* Work instruction: Once the line containing "a keletrómai császárság" is found, retype it and each line after it through the last entry below, word for word, and nothing else.

● ● ● ● ● ● ●

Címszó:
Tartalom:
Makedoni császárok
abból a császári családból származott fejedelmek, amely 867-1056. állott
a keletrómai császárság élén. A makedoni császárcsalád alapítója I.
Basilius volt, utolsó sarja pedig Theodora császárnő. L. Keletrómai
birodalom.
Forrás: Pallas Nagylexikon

● ● ● ● ● ● ●

* Written answer:
a keletrómai császárság élén. A makedoni császárcsalád alapítója I.
Basilius volt, utolsó sarja pedig Theodora császárnő. L. Keletrómai
birodalom.
Forrás: Pallas Nagylexikon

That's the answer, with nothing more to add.